So said my 6 year old nephew during a festive game of Scrabble. Proud of the fact he had spotted my attempt at cheating (or as I put it, ‘testing his English’), he failed to spot the humour in his remark. That didn’t matter because he thought our amusement was merely in his accusation; we were all laughing for our own reasons.
The festive period is great for that; most people are in a good mood and most are off work. Some are uncharacteristically tipsy during the day and some – even young kids – sleep longer.
However, this lack of routine – this lack of absolute correctness in how things normally work – has consequences. We return to work with a greater shock when we get up in the dark that first day back. In my case, I write this blog during a trip to London. My first in over three weeks. You’d have thought I’ve never travelled before. I’m away for three days and I’ve forgotten half my cards, failed to pack my ties (I have three different coloured shirts) and have no cuff links. I’ll probably find I have the wrong toilet bag but I daren’t look. A bit of mascara and a hair pin would probably add to the open shirt and dandyman cuffs look when I present at this pensions conference thing tomorrow.
All because my routine was interrupted. Because things were slightly discorrect.

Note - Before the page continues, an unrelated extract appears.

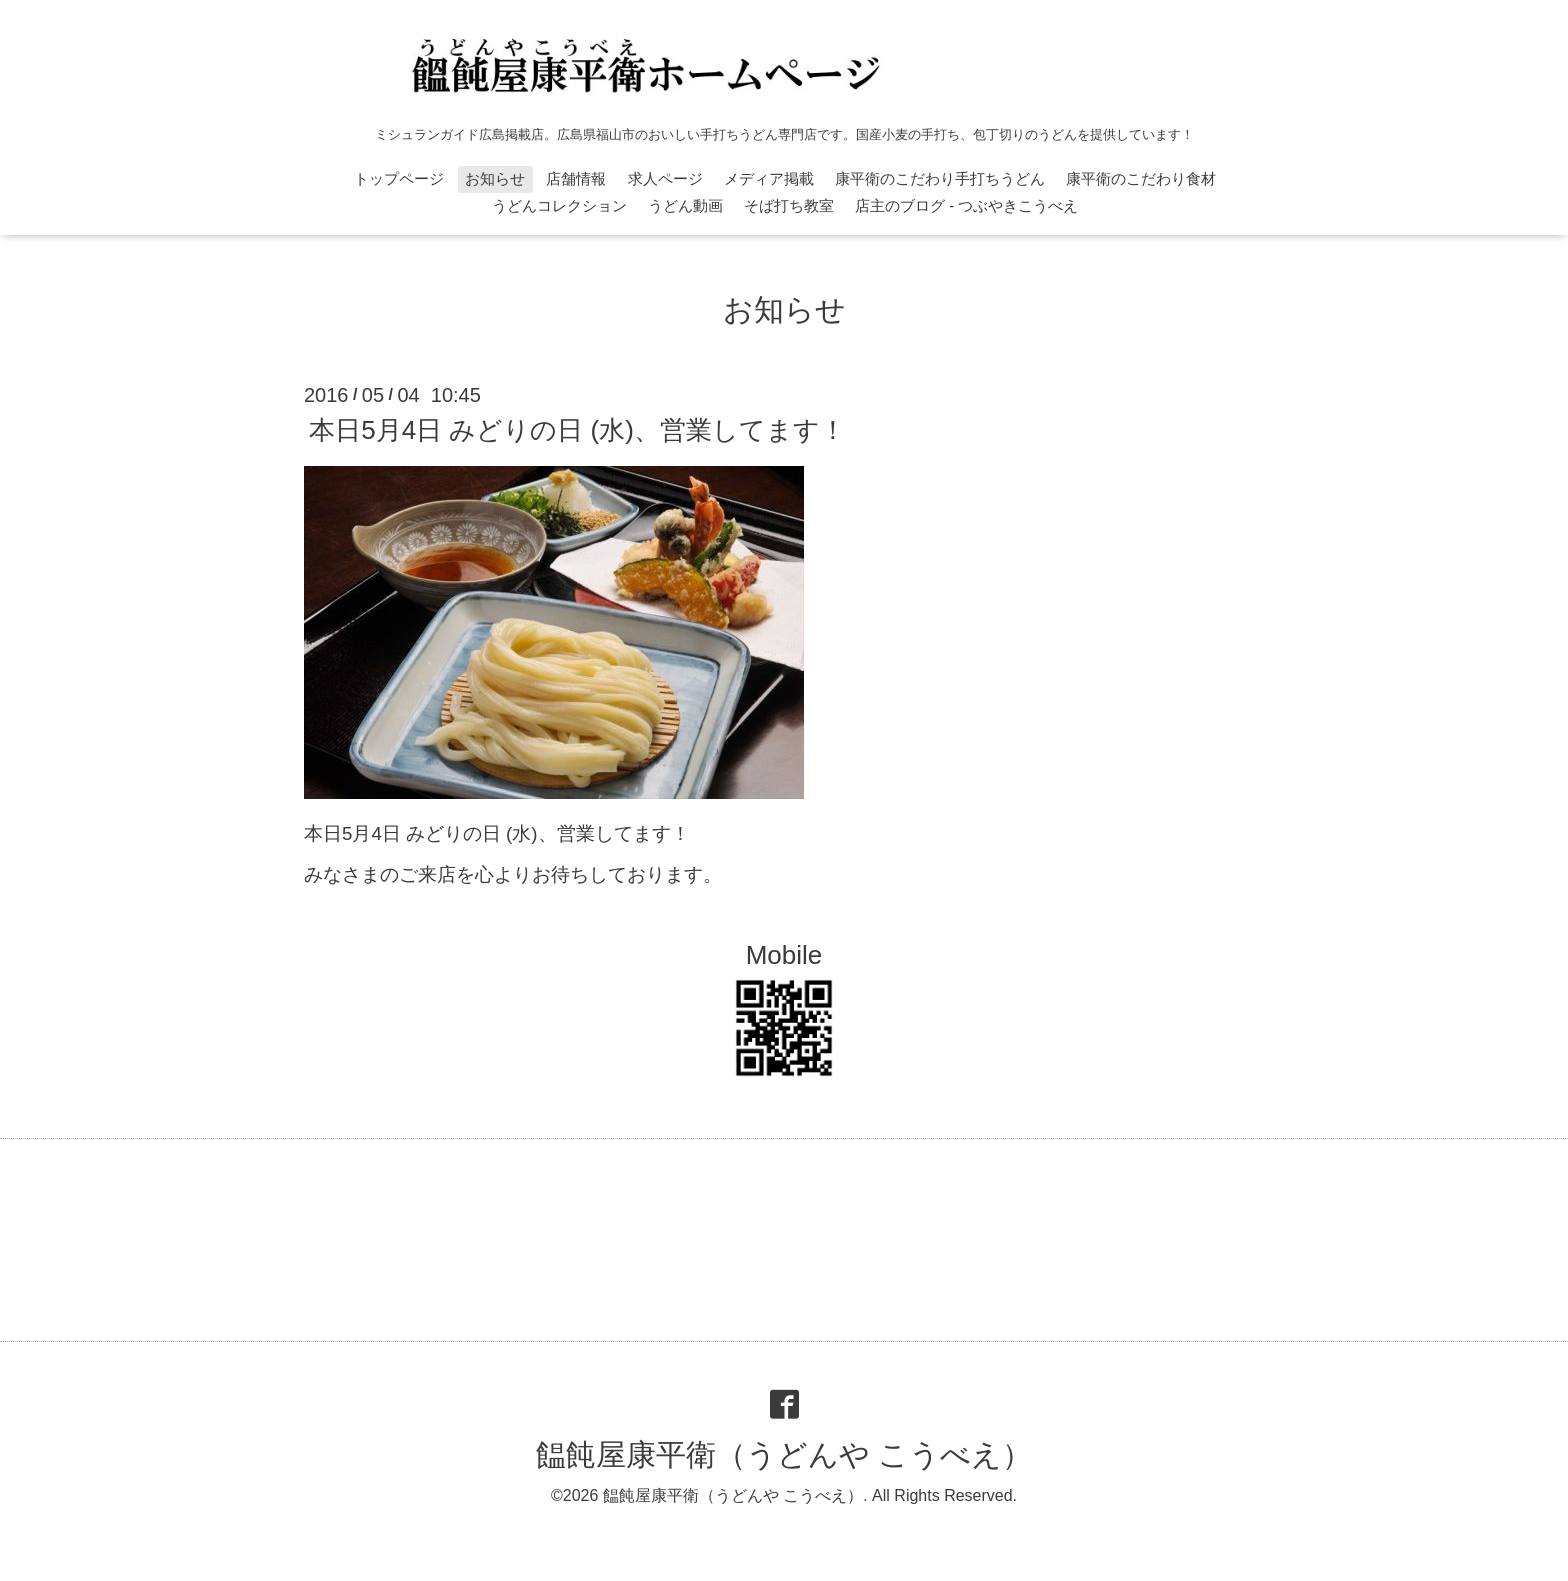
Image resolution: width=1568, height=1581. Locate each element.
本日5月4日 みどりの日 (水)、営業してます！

Lots of things are slightly discorrect (I’m going to keep using that until it’s accepted as a real word). The RDR isn’t quite right; it’s well intentioned and it’s taken the industry a long way in the right direction, but I doubt anyone would say it’s perfect. There are still issues; inconsistencies between treatment of commission between products, tweaks to rules, clashes with other rules, etc.
My favourite rule clash (you’ve got to have one) is under auto enrolment (AE), where COBS rules say someone in a GPP needs pre-sale information to ensure they are adequately informed in order to decide if they want to ‘opt in’ to the scheme, but the employer has duties under AE rules to enrol them and give them the right to ‘opt out.’ We should introduce another regulation to make sure members ‘shake it all about’ too.
But in the scheme of things, these are relatively minor issues. The real biggies in workplace pensions are:
- Getting another million employers and their ten million employees through AE.
- Making sure the 400,000 or so annuitants each year are making good decisions about their retirement (and not necessarily confined to an annuity).
- Making sure all schemes are good quality, even those set up many years ago.
- Finding a good, workable solution for people who build up lots of small pension pots as they move around jobs.
- Defining the ‘ambition’ to have greater certainty of retirement outcomes.
There are plenty of others, but that’s enough correcting to do for now. There won’t be a panacean solution for each of these issues; they will involve compromises and iterative change. But a degree of consensus is crucial. The success of AE thus far was predicated upon it.
2014 is the most important year for AE, in my view. We move into smaller employer territory with a much higher percentage of first time schemes with smaller benefit budgets and the first big peaks in activity amidst one of the biggest lists of regulatory changes I’ve seen for pensions in a long time.
But make it work and it may just start to gain its own ‘social norm’ momentum. People will routinely contribute to workplace pensions in the same way they take money from a machine in the wall, text people rather than speak to them, or believe the world is coming to an end when Wi-Fi doesn’t work. All stuff that was alien just a few years ago and now we take for granted.
That’s my view. 2014 can be a tipping point – a positive one.
But advisers reading this will be closer to employers’ views of AE; the masses staging during the summer. What do you think?